======== Provided records
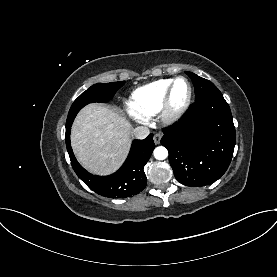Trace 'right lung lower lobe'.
Segmentation results:
<instances>
[{"instance_id": "1", "label": "right lung lower lobe", "mask_w": 277, "mask_h": 277, "mask_svg": "<svg viewBox=\"0 0 277 277\" xmlns=\"http://www.w3.org/2000/svg\"><path fill=\"white\" fill-rule=\"evenodd\" d=\"M71 126L66 127V147L77 176L95 193L110 198H126L141 192L147 184L144 166L154 148L153 134L144 140H134L121 168L109 176H96L87 172L76 160L70 144Z\"/></svg>"}]
</instances>
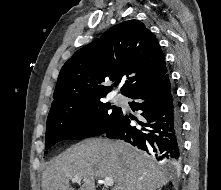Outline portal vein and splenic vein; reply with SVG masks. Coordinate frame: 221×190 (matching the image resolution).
Returning a JSON list of instances; mask_svg holds the SVG:
<instances>
[{"label":"portal vein and splenic vein","mask_w":221,"mask_h":190,"mask_svg":"<svg viewBox=\"0 0 221 190\" xmlns=\"http://www.w3.org/2000/svg\"><path fill=\"white\" fill-rule=\"evenodd\" d=\"M71 180H72V182L80 183L81 182V177L76 176V177H73ZM104 183L107 186H112L114 184V180L111 177H107V178L104 179Z\"/></svg>","instance_id":"portal-vein-and-splenic-vein-1"}]
</instances>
================
### [Your objective]
With pictures left out, repeat exactly the lines from the line bearing "Outline portal vein" through the final line of the records above.

### [Result]
Outline portal vein and splenic vein; reply with SVG masks. Coordinate frame: 221×190 (matching the image resolution).
Returning a JSON list of instances; mask_svg holds the SVG:
<instances>
[{"label":"portal vein and splenic vein","mask_w":221,"mask_h":190,"mask_svg":"<svg viewBox=\"0 0 221 190\" xmlns=\"http://www.w3.org/2000/svg\"><path fill=\"white\" fill-rule=\"evenodd\" d=\"M71 180H72V182L80 183L81 182V177L76 176V177H73ZM104 183L107 186H112L114 184V180L111 177H107V178L104 179Z\"/></svg>","instance_id":"portal-vein-and-splenic-vein-1"}]
</instances>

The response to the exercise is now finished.